■ Excerpted data

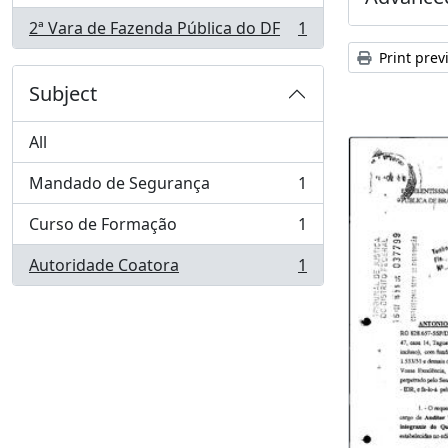
2ª Vara de Fazenda Pública do DF
1
, 1 results
Print prev
Subject
All
Mandado de Segurança
1
, 1 results
Curso de Formação
1
, 1 results
Autoridade Coatora
1
, 1 results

■ Work instruction
Repeat all of the data above word for word, minus the pictures.

■ Answer
2ª Vara de Fazenda Pública do DF
1
, 1 results
Print prev
Subject
All
Mandado de Segurança
1
, 1 results
Curso de Formação
1
, 1 results
Autoridade Coatora
1
, 1 results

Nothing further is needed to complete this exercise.